> _Work task_
Output the number of lines in the material below containing "Group" and nothing more.

> _Listed entries_
= = = =
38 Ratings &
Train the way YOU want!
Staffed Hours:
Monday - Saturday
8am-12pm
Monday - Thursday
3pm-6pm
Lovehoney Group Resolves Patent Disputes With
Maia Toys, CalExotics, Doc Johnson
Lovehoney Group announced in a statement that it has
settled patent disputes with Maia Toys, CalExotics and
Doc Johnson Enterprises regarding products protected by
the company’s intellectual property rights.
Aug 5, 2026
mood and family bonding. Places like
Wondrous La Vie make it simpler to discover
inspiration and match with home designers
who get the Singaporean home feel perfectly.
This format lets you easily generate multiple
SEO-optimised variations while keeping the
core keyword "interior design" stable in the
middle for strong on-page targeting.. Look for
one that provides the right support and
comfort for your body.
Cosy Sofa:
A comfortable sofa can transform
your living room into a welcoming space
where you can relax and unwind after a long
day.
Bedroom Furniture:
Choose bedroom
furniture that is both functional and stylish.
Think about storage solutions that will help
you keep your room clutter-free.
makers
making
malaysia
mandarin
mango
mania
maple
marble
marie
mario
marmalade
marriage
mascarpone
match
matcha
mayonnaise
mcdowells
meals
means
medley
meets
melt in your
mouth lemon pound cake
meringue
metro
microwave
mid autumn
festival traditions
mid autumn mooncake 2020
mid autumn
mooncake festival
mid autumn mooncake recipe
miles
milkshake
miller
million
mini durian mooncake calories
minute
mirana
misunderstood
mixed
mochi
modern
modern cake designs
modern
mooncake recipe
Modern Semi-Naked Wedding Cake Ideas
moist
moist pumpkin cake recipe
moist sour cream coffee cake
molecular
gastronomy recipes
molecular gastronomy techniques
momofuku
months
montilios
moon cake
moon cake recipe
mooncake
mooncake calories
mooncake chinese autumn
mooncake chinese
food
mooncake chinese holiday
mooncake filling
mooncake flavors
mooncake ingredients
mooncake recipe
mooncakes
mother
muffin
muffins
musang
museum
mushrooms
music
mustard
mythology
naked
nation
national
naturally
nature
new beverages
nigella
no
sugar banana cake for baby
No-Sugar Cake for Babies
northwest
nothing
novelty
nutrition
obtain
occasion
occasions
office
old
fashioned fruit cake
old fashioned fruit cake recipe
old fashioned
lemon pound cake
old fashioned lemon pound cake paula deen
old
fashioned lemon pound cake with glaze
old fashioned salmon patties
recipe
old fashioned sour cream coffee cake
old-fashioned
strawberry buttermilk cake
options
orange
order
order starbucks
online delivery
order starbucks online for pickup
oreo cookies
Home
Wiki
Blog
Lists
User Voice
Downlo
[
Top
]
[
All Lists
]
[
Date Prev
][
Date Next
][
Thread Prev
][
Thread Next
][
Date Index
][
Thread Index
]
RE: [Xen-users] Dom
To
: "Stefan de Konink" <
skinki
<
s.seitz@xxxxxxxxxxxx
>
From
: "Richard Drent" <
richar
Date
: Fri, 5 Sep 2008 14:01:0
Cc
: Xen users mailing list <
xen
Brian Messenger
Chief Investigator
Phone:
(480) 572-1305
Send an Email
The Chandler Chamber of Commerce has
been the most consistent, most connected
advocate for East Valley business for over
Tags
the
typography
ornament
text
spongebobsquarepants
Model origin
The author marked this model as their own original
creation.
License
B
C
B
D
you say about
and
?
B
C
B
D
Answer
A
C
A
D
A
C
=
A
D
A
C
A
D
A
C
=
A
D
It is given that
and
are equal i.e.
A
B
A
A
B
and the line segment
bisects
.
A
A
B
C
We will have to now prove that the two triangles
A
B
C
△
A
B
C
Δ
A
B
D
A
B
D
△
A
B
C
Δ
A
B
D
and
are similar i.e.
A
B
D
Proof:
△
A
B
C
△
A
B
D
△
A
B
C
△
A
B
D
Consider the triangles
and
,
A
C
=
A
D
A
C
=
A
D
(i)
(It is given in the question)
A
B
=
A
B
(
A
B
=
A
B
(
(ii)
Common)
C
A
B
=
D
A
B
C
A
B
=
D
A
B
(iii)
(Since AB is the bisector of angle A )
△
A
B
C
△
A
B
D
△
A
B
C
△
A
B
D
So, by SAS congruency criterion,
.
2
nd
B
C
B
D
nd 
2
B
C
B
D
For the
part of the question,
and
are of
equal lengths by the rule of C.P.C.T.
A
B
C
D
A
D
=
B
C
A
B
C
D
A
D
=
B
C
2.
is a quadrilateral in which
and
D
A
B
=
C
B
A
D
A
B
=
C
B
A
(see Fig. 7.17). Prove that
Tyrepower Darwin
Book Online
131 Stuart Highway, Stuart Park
= = = =
> _Solution for this task_
2